Is adjudication serving to resolve small payment disputes and provide cash flow?
We were recently required to run a small (circa £40k) dispute through the adjudication process for one of our clients. The dispute itself was fairly simple and comprised of the usual story of a groundworks subcontractor having undertaken instructed works and subsequently being ignored by the main contractor.
The subcontractor unfortunately hadn’t received a payment certificate and hadn’t issued an invoice to enable us (or their solicitors) to allow a statutory demand or similar to be served.
The decision meant that a small subcontractor, who had not yet been paid for work undertaken for a regional contractor, now had to make a not unsubstantial payment for the adjudicator’s fees
The adjudication notice and referral were issued without any notable comments and then there began the myriad of (and unfortunately now far too usual) jurisdictional challenges, all of which served to be tactical and without any real prospect of success but clearly required the adjudicator to at least consider their contents and thereby increase his fee.
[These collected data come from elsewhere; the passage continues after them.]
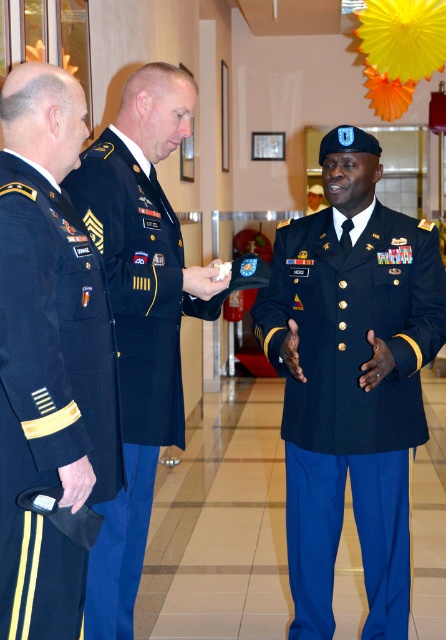 Question: Does navy blue uniform at center have a greater width compared to navy blue fabric uniform at left?

Choices:
 (A) yes
 (B) no

Answer: (A)

Question: Is navy blue uniform at center wider than navy blue fabric uniform at center?

Choices:
 (A) no
 (B) yes

Answer: (B)

Question: Is navy blue uniform at center below navy blue fabric uniform at left?

Choices:
 (A) no
 (B) yes

Answer: (B)

Question: Which point appears closest to the camera in this image?

Choices:
 (A) pos(33,352)
 (B) pos(132,321)

Answer: (A)

Question: Which point is farther to the camera?

Choices:
 (A) (314, 316)
 (B) (131, 536)
 (C) (1, 273)

Answer: (B)

Question: Which object appears farthest from the camera in this image?

Choices:
 (A) navy blue fabric uniform at center
 (B) navy blue uniform at center
 (C) navy blue fabric uniform at left

Answer: (B) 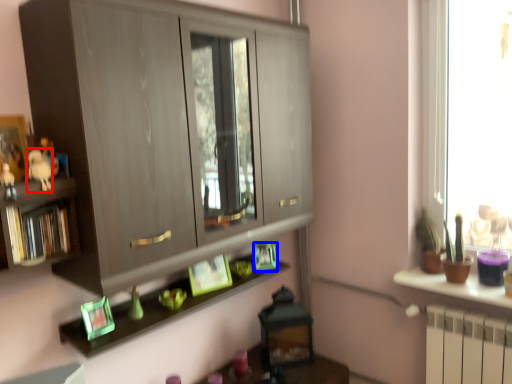 Question: Which object is further to the camera taking this photo, animal (highlighted by a red box) or picture frame (highlighted by a blue box)?

Choices:
 (A) animal
 (B) picture frame

Answer: (B) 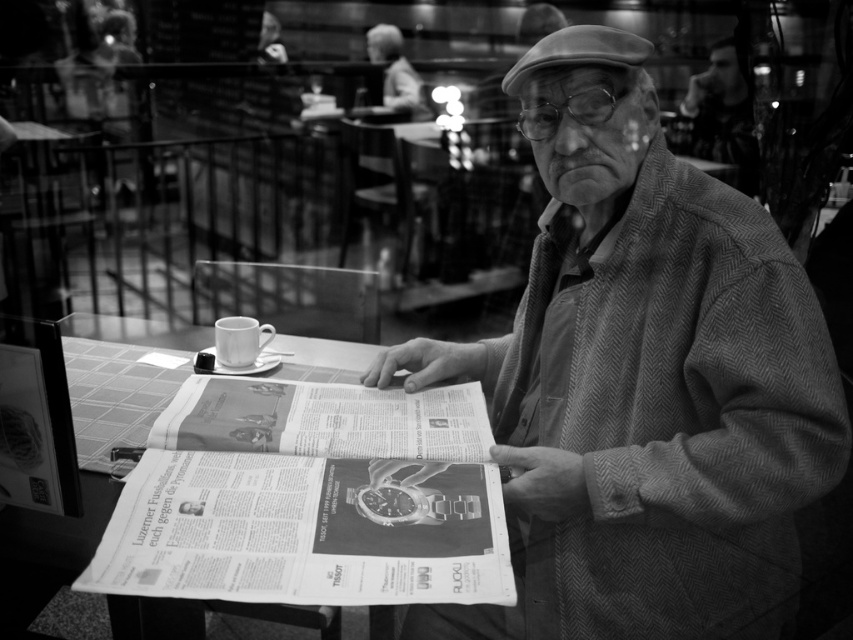 Question: Among these objects, which one is farthest from the camera?

Choices:
 (A) herringbone wool coat at center
 (B) paper at center

Answer: (B)

Question: Which of the following is the closest to the observer?

Choices:
 (A) (575, 42)
 (B) (86, 385)

Answer: (A)

Question: Is herringbone wool coat at center above paper at center?

Choices:
 (A) yes
 (B) no

Answer: (A)

Question: Can you confirm if herringbone wool coat at center is wider than paper at center?

Choices:
 (A) yes
 (B) no

Answer: (B)

Question: Does herringbone wool coat at center have a lesser width compared to paper at center?

Choices:
 (A) yes
 (B) no

Answer: (A)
Having responded to these challenges the responding party then chose to withdraw themselves from the adjudication, presumably on the basis that there was no defence that could be raised (it was a very simple case of an agreed scope for an agreed sum having been completed without any defects).
Upon it becoming clear that the adjudication was proceeding ex-parte, and upon the facts that no documents relating to the dispute (other than the jurisdictional challenges) had been served we suggested that the adjudicator need not take his full 28 days in which to make his decision (after all, the Scheme does say within 28 days), the reply we received was that he would proceed in accordance with natural justice (which meant he’d give his decision on the 28th day).
Upon the adjudicator making his decision (which unsurprisingly consisted of an outright win for our client) he decided that it was going to be far too difficult to obtain his fees from the losing party so required our client to pay his fees and seek reimbursement. The decision meant that a small subcontractor, who had not yet been paid for work undertaken for a regional contractor, now had to make a not unsubstantial payment for the adjudicator’s fees.
The main contractor then chose to completely ignore the adjudicator’s decision instructing them to make the outstanding payment. We then chased the money on our client’s behalf and subsequently instructed a solicitor to do likewise. Our client (the small subcontractor) was now all out of money and whilst the numerous judgments suggest that the courts would enforce an adjudicators award applying for summary judgment was simply going to cost too much for them.
In the end (one month after the decision) the main contractor rang up our client and suggested he go to their offices for a meeting. During this meeting our client was told that there was no need to go through the hassle of adjudication to get their money. But, our client only got a cheque for half his money (he was on the verge of going bust and had nothing left to bargain with) and none of his costs.
The question has to arise, how is natural justice served when an un-defendable dispute doesn’t provide a particularly quick decision and doesn’t provide for a quick and cheap enforcement procedure?